愛媛県松山市にある子規記念博物館(写真:Higashi2017/PIXTA)
俳人・歌人として知られる「正岡子規」は好き嫌いが激しい人でしたが、一時は共同生活をするほど親しく付き合っていたのが「夏目漱石」でした。2人はどういう関係だったのか。東洋経済オンラインで『なぜ天下人になれた?「人間・徳川家康」の実像』を連載中の真山知幸氏が解説します。
※本稿は真山氏の新著『文豪が愛した文豪』から一部抜粋・再構成したものです。
真面目で成績優秀の夏目漱石とは対照的
「病床六尺、これが我世界である。しかもこの六尺の病床が余には広過ぎるのである」(正岡子規『病牀六尺』)

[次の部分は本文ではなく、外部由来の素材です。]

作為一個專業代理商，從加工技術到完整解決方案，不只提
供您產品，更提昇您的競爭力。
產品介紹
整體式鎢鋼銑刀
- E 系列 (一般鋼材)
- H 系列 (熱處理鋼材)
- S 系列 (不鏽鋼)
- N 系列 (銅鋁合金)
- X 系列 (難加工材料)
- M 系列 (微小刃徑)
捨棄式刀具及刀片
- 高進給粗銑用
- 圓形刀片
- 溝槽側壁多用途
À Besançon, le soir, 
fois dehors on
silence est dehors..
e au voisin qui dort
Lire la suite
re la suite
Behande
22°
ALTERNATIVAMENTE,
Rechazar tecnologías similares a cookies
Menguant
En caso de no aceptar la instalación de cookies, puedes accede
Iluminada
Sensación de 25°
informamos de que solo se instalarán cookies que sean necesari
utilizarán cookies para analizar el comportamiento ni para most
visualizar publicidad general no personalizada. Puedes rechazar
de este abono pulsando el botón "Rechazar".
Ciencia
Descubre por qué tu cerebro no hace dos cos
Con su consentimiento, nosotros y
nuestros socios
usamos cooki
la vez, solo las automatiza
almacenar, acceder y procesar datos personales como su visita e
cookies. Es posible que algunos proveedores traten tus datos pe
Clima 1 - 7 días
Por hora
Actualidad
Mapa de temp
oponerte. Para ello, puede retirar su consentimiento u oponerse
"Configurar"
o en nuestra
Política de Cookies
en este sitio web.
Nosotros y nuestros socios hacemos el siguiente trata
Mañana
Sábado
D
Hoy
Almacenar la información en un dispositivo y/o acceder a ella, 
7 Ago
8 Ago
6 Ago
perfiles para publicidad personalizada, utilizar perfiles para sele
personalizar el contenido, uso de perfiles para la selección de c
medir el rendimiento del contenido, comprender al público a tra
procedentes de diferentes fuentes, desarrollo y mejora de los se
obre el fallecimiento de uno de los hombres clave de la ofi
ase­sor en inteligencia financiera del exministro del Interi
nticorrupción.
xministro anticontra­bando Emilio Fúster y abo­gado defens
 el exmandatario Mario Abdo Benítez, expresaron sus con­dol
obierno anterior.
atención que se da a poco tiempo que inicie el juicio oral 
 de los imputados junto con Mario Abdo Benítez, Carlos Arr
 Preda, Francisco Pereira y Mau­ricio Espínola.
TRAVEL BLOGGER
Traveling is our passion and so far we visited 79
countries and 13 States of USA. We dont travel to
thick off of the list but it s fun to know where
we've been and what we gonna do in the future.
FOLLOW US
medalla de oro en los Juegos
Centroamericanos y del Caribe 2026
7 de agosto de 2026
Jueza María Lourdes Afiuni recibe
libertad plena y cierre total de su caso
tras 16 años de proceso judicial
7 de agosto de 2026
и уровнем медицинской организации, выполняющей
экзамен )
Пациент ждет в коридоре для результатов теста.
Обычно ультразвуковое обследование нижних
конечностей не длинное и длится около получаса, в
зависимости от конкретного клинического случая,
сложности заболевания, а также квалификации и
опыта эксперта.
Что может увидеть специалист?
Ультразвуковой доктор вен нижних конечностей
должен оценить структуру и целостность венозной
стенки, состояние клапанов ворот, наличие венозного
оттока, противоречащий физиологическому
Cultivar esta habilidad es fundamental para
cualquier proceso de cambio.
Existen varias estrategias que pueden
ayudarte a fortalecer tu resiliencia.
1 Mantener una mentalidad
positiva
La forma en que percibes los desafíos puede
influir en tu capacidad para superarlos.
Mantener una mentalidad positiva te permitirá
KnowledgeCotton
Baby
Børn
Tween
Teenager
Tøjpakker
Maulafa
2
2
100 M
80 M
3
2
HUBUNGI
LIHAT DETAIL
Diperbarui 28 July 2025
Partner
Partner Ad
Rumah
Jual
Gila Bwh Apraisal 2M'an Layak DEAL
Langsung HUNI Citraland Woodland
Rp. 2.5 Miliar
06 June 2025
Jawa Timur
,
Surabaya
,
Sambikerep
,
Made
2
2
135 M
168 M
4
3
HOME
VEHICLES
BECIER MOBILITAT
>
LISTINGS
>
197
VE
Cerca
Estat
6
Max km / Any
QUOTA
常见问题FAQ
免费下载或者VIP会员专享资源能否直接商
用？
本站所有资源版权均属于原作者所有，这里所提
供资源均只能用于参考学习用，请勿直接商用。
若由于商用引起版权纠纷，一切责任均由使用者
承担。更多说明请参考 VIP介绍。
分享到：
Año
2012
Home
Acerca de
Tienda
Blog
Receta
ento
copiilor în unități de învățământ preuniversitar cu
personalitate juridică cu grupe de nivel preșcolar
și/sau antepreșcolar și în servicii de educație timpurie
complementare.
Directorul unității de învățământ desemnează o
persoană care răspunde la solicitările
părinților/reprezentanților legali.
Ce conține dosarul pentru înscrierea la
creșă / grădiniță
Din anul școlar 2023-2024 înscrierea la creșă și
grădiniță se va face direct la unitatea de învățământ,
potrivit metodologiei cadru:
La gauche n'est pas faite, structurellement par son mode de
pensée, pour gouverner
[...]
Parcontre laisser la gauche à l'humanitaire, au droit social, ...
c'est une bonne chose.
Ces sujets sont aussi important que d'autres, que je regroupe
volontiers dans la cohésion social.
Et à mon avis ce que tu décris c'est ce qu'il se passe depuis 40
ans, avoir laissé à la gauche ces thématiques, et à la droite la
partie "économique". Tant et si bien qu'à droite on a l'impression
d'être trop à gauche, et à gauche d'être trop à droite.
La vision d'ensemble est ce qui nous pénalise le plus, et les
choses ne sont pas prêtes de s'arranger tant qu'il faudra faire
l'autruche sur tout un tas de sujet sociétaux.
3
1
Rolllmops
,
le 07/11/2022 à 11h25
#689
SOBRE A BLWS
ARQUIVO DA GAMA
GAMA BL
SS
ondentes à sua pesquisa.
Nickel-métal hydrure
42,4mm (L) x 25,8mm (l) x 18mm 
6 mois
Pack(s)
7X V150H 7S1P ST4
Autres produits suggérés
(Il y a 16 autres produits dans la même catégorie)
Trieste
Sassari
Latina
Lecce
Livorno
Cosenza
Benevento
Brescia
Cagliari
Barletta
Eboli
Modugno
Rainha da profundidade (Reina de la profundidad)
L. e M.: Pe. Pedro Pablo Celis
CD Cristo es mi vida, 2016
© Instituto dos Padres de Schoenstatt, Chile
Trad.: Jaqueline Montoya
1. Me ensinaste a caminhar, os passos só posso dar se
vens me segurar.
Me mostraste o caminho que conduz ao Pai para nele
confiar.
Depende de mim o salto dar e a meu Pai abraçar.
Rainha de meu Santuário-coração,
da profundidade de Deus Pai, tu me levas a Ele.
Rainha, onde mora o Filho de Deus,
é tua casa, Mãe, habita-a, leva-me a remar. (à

不治の病とされた骨の結核「脊椎カリエス」を患った正岡子規。6尺、つまり、約1.8メートル四方の自室すらも広大に感じるほど、身動きするたびに激痛に襲われた。
壮絶な闘病生活を送った子規だが、病に倒れる前には周囲を圧倒するほど、精力的に活動していた。中学時代から漢詩に傾倒しつつ、自由民権運動の演説にも熱中。自らも学校の講堂で演説を行うアクティブさだ。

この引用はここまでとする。